Machine learning is really just a form of non-human scripting. After all, every ML system running on a PC is either Turing equivalent or less. An analogy would be something that tries to generate the minimal set of regular expressions (that match non deterministically) which cover given examples. The advantage of an ML model vs a collection of regexes is many interesting problems are vulnerable to calculus (optimize) or counting (probability, integration etc.)
So like good notation, the stacking allows more complicated things to be said more compactly. But more complicated things need more explanation and more thinking to understand.
> And around ~2012, a bunch of researchers have reported you don't even need 2nd-derivative information. You just have to initialize the neural net properly.
This sounds very interesting. How do you property initialize the weights? Do you have a link to a paper about this?
RBMs and auto-encoders use backprop too. They just use it for "fine tuning" (due to running pre-training first) instead of propagating error derivatives from randomly initialized weights.
(Thus concludes the smartest thing I've said all day.)
Google, Twitter, Netflix, Yelp, Pandora and more are speaking on Deep Learning and RecSys this Friday at MLconf in San Francisco. We're trying to get a streaming solution going as well for those who can't make it. http://mlconf.com
That's fine for me, but I'm getting ligatures for every st.
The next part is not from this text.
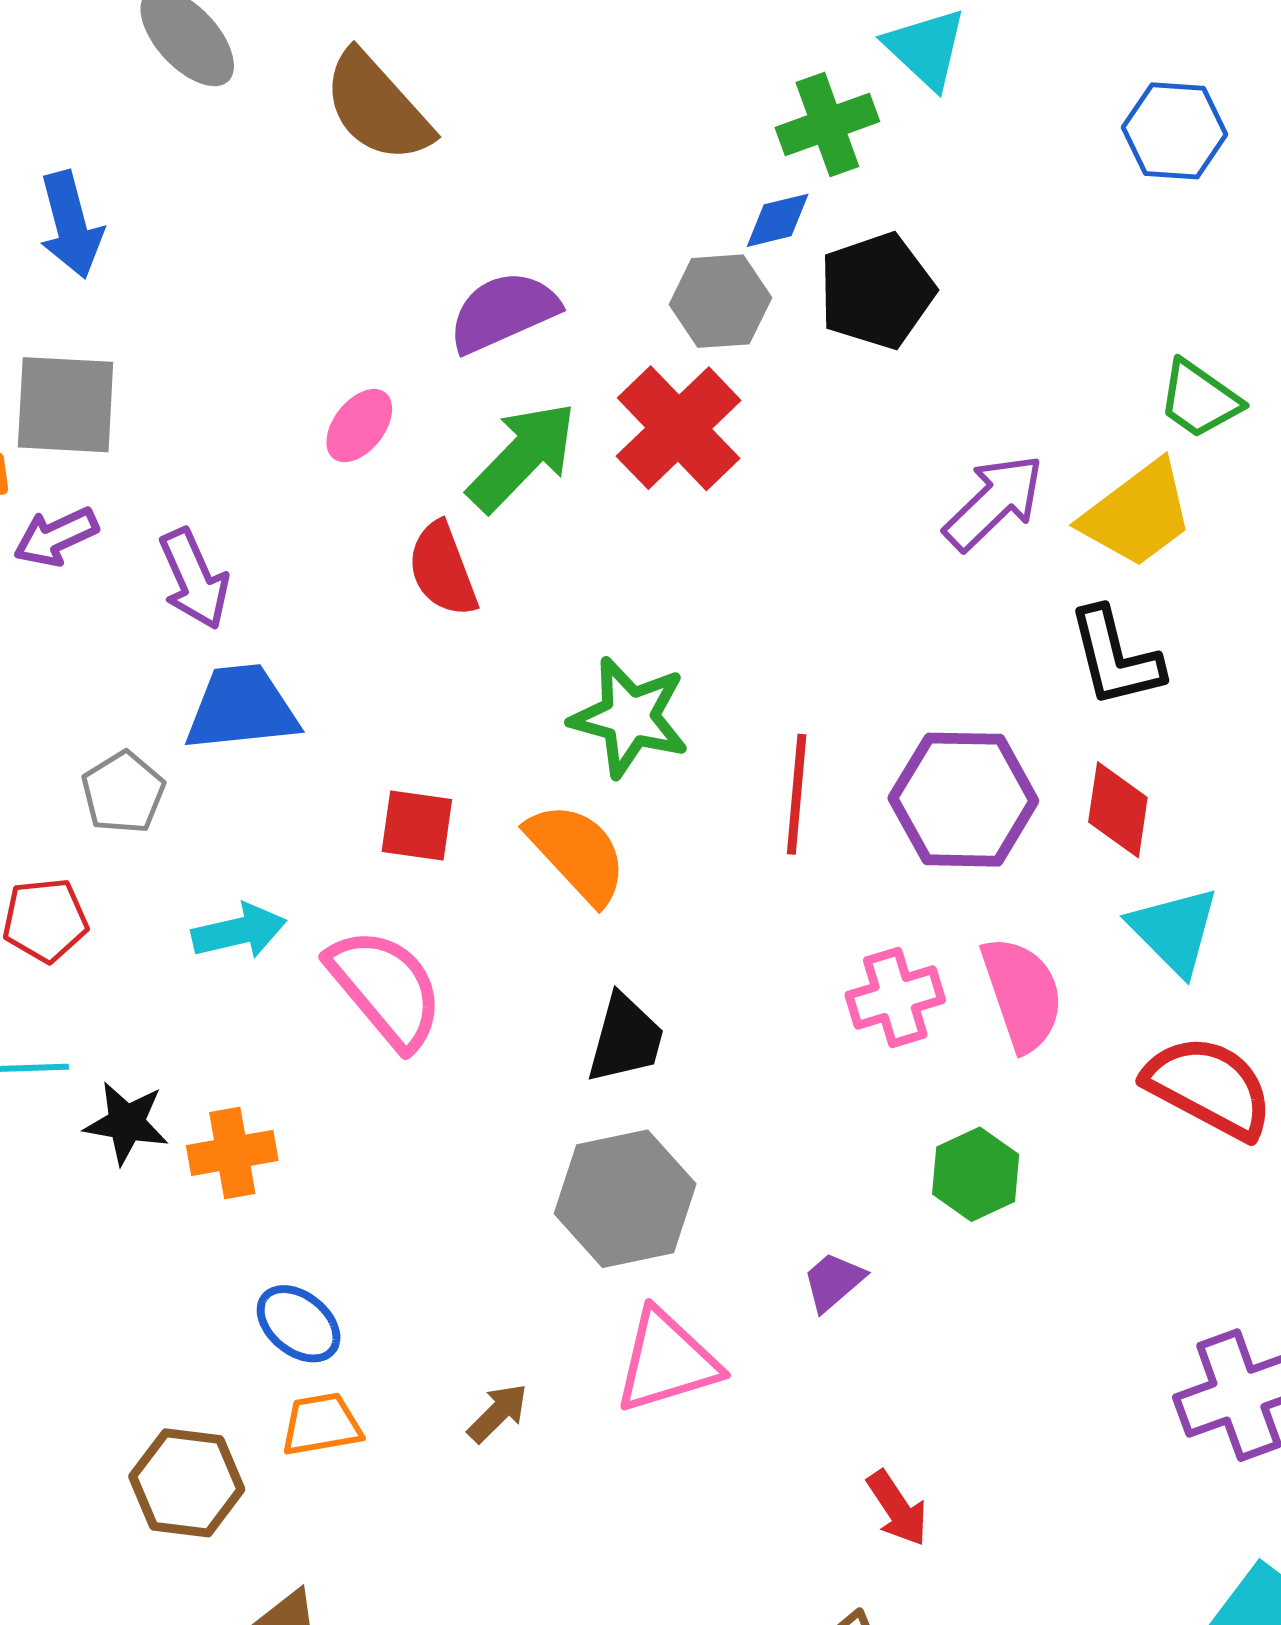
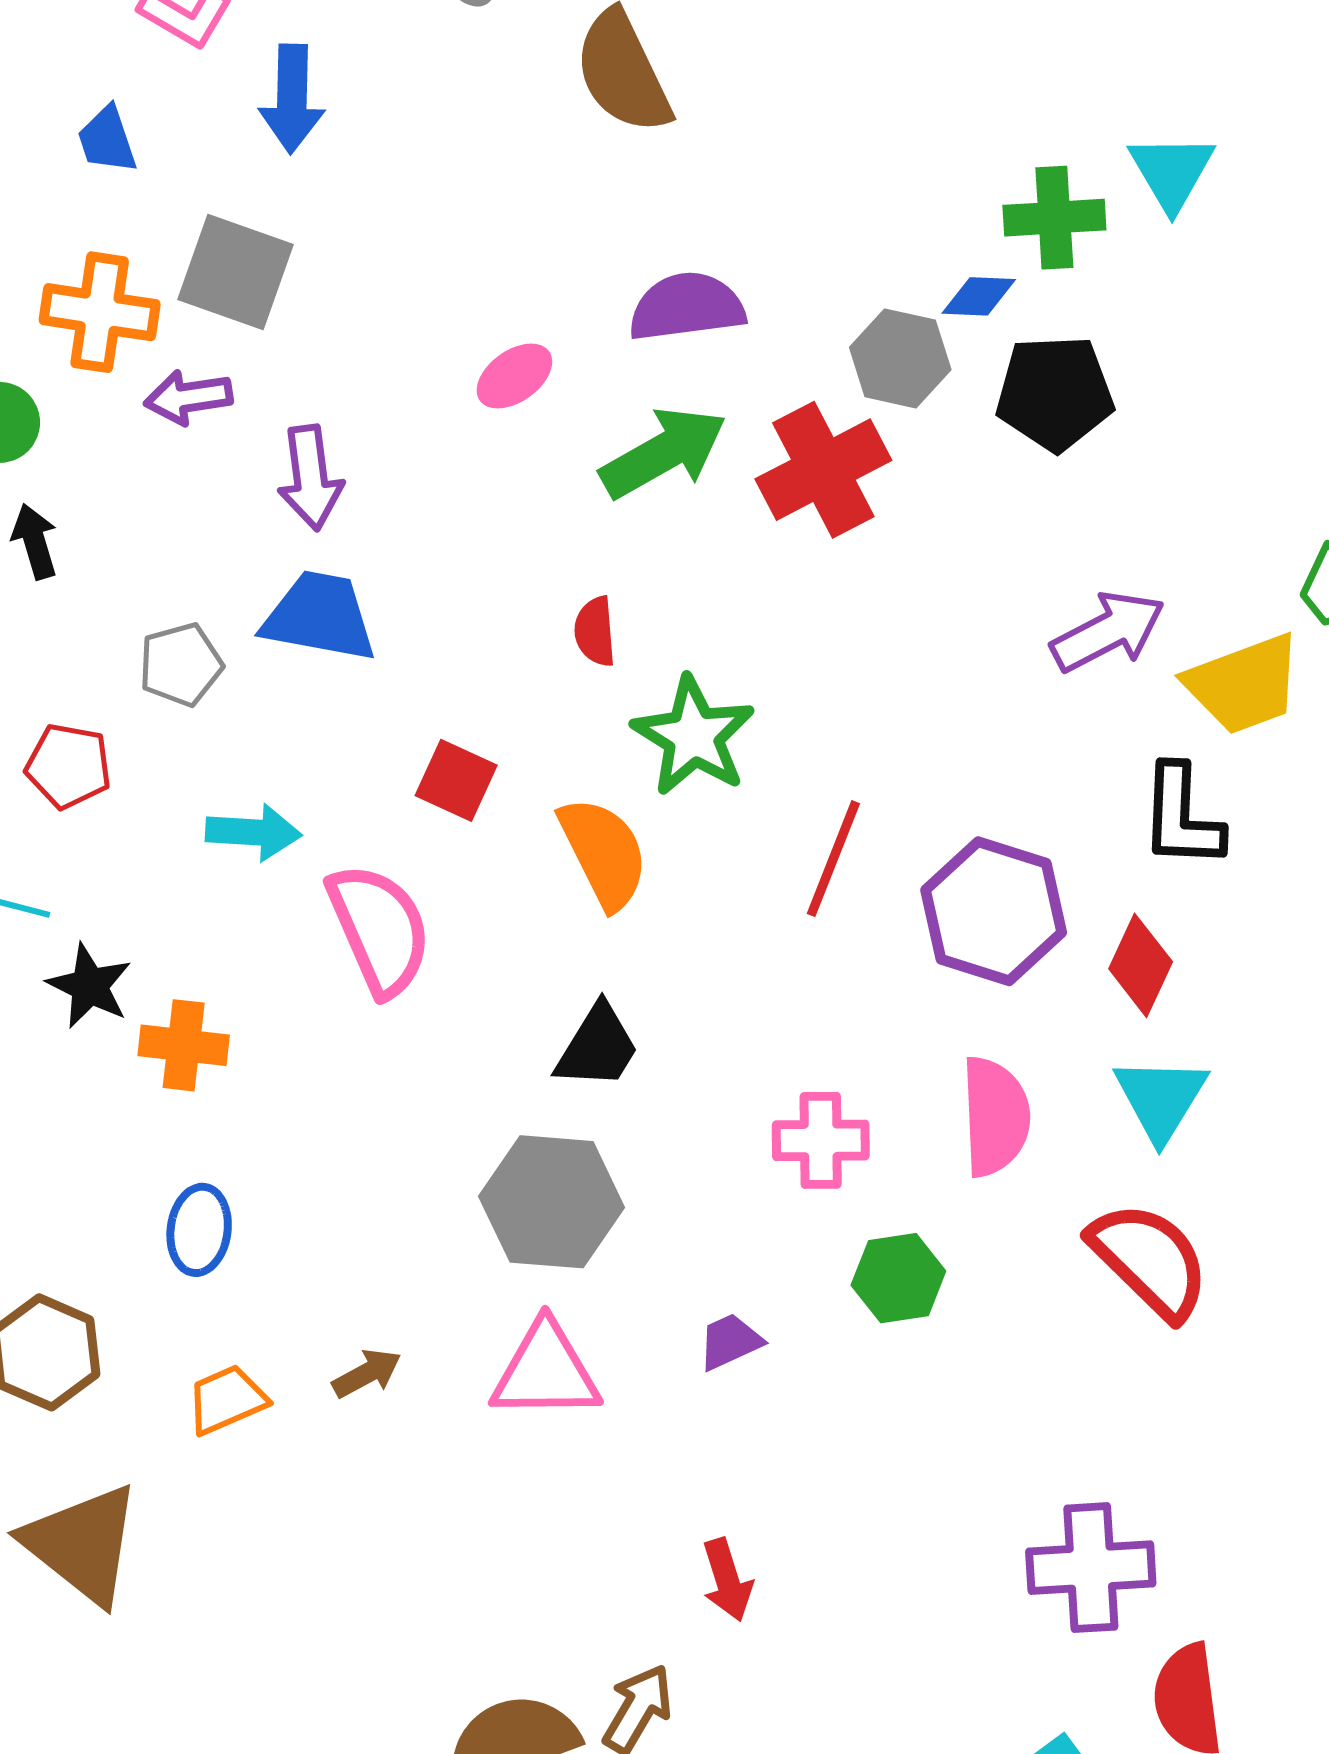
red semicircle: (443, 569) -> (595, 631), moved, size x0.7
pink cross: (895, 998) -> (821, 1140), moved
blue ellipse: (299, 1324) -> (199, 1230), turned 42
orange trapezoid: (321, 1424) -> (227, 1400), moved, turned -30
I thought it was deliberate (and a little pretentious really) but you're not getting them so hurray webfont or something I suppose.
It appears to be a bug with a combination of the ::selected pseudoelement in conjunction with the font Georgia. My guess is it's a Chrome-on-mac bug (Firefox is fine), not a site coding error.
Disabling either the font or the selection style fixes it. Most likely a text rendering issue. At work we've noticed Chrome getting buggier in relation to that, as well as retaining DOM node properties via redraws.
Linear algebra. Bayesian statistics. MUST know these inside out, upside down.
Vector calculus. Convex optimization.
A boatload of machine learning literature. The ideas coalescing into deep learning are based more than a decade of research.
If you know nothing about math... I can't imagine getting to the point of understanding deep learning (which is a fairly rapidly evolving area) without at least 2-3 years of very hard work.
This class is a reasonable attempt to give a quick intro to one major source for DBNs https://www.coursera.org/course/neuralnets understanding this course is a good benchmark.
This is a really good write up. For people looking for practical experience with these types of methods, I'd also recommend checking out theano and/or pylearn2 (which is built w/ theano).
Very interesting stuff written in a clear way.
I'm actually finishing my master thesis on music genre recognition through machine learning, which is focused more on traditional ensemble learning, but I think that it would be nice to study deep learning in greater detail.
Thanks!
Can anyone recommend a good book on the topic? And maybe other recent neural network research topics; I'm esp. also interested in recurrent networks like LSTM.
For reference, I have a copy of my solutions here: https://github.com/danluu/UFLDL-tutorial. Debugging broken learning algorithms can be tedious in a way that's not particularly educational, so I tried to find a reference I could compare against when I was doing the exercises, and every copy I found had bugs. Hope having this reference helps someone.